Hiaasen’s latest novel, Razor Girl, and the novel it is a sequel to, Bad Monkey (from 2013) are excellent examples of the fraught nature of publishing. You might think that as reality hurtles off a cliff into realms beyond satire, novels written say two and five years ago respectively, might have lot some edge. Perish the thought. Hiaasen is one of our most skilled satirists. His comedic writing manages to be timeless, and his characters feel real, and generally likable. He always equals the current level of absurdity, even if consensus reality and the world he creates in his novels have different ideas about where that absurdity is running rampant.
I felt lucky to get to talk to Hiaasen about Bad Monkey and Razor Girl, which comprise the first two books in what I am certain most readers will consider a series they want to see more of. In Bad Monkey, we meet Andy Yancy, who has managed to get ousted from the Miami Police and the Monroe County sheriff’s office. He’s been dumped into Health Inspector job, counting restaurant roaches. There’s a human arm, a bad monkey, a coroner love-interest, and less savory types. You’ll laugh a lot and look forward to Razor Girl, which begins with an inventive twist on the automobile accident insurance scam.
Hiaasen and I talked about the reality factor in his books, which is to say that there’s a formula for readers; if it seems too bizarre to be true, it probably came from the news. If it is believable, it’s made up. The bad news here is that the escaped, 9-pound pet rats are real. The good news in this novel is that it may cut down on your quinoa intake. (It depends on how you feel about quinoa, of course.) You will hear Carl and I talk all about Gambian Pouched Rats in both the long and short interviews.

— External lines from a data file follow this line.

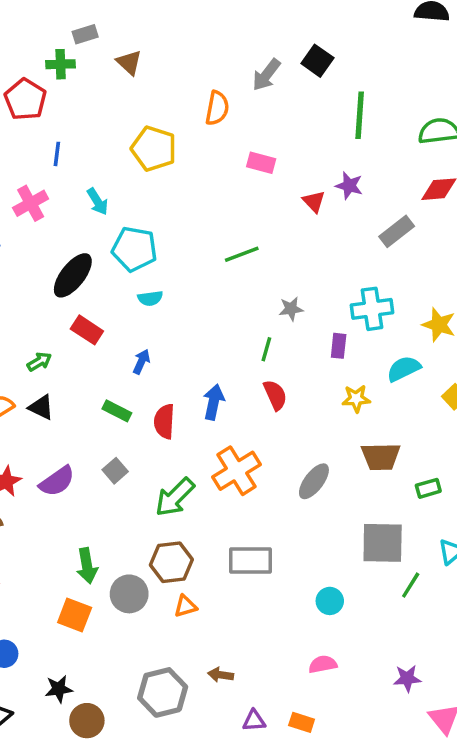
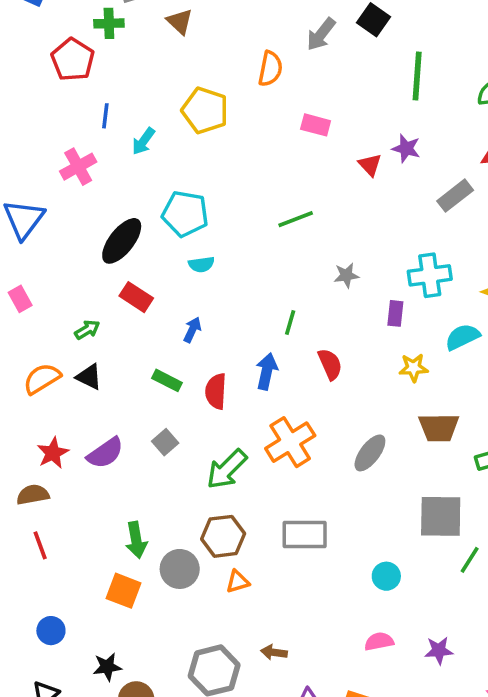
cyan arrow: (97, 201) -> (143, 141), moved, turned 68
green line: (266, 349) -> (290, 322), moved
purple star: (407, 678) -> (439, 651), moved

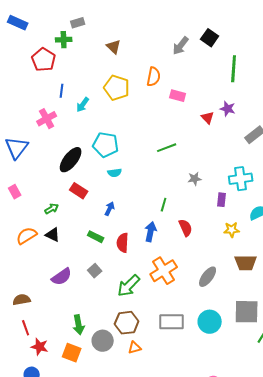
brown triangle: (180, 22) -> (114, 47), moved
orange semicircle: (270, 69) -> (154, 77), moved
red star: (53, 453) -> (40, 347), moved, turned -30
cyan circle: (386, 576) -> (210, 322), moved, size x1.5

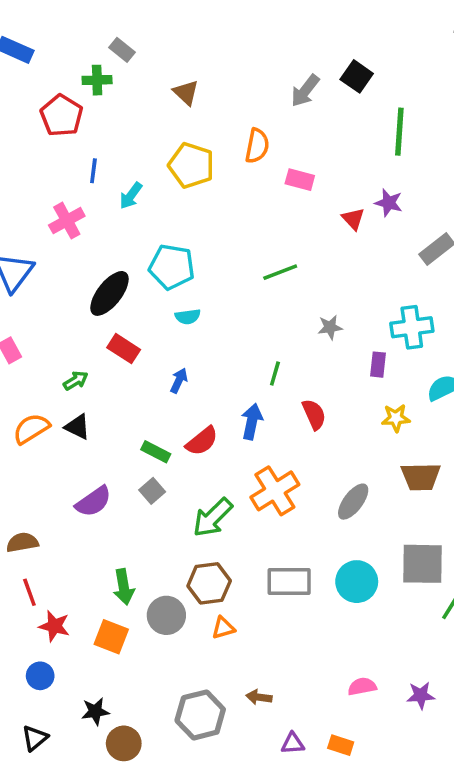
gray rectangle: (78, 23) -> (122, 50), turned 56
green rectangle: (96, 237) -> (156, 452), moved
red semicircle: (123, 243) -> (202, 441), turned -132

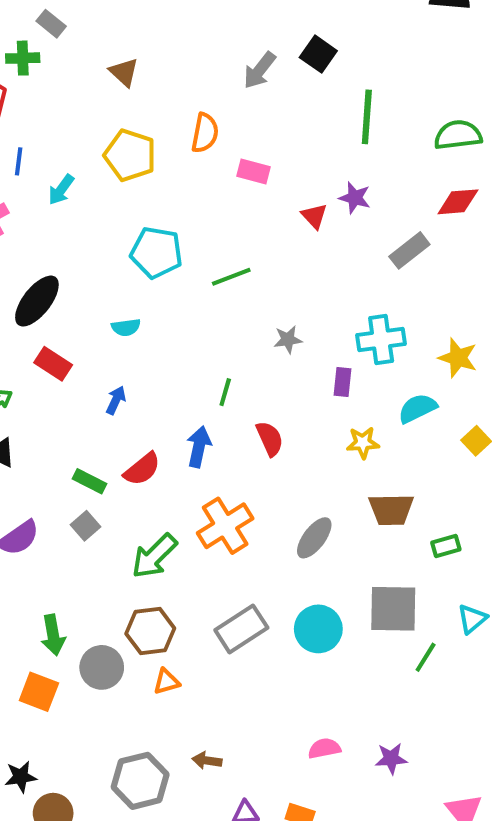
cyan pentagon: (172, 267) -> (156, 252), moved
gray rectangle: (289, 582) -> (241, 629), turned -33

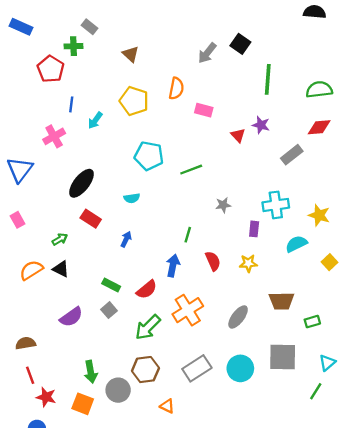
yellow star: (363, 443) -> (248, 263), moved
red semicircle: (142, 469) -> (147, 290), moved
green line: (426, 657) -> (316, 391), moved
orange triangle: (166, 682) -> (167, 406), moved, turned 42

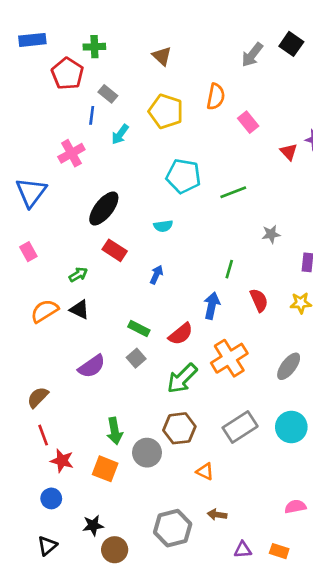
blue rectangle: (21, 27) -> (32, 40), moved, turned -30
gray rectangle: (89, 27) -> (108, 94), moved
pink rectangle: (204, 110) -> (248, 122), turned 36
brown semicircle: (26, 343) -> (38, 397), turned -36

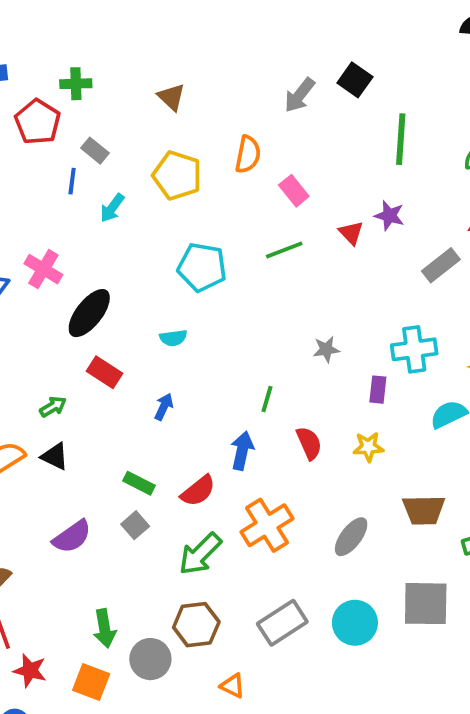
pink cross: (71, 153) -> (43, 269), moved, turned -30
green line: (233, 192) -> (284, 250), moved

I must add that while we did not quite get there in our conversation, there’s a bit of monsterific-lite in this novel that would not be out of place in a David Cronbenburg comedy. It’s very funny and creepy enough to feel right around Halloween. Moreover, Razor Girl and Carl Hiaasen leave the door open for sequels. This is the first straight-up sequel he’s done (characters pop up now and again, but not in the serial sense of these two novels), and that’s exciting.
Alas, the world is headed to hell in a handbasket. It’s almost as if Reality has said, “OK Hiaasen; I’ll see your Razor Girl and raise you, ‘One nation, deity of your choice.'” To a degree one might feel sorry for Reality, having to try so hard to keep up with Hiaasen. Maybe he could give Reality some advice on finding a funnier, more lighthearted and engaging tone.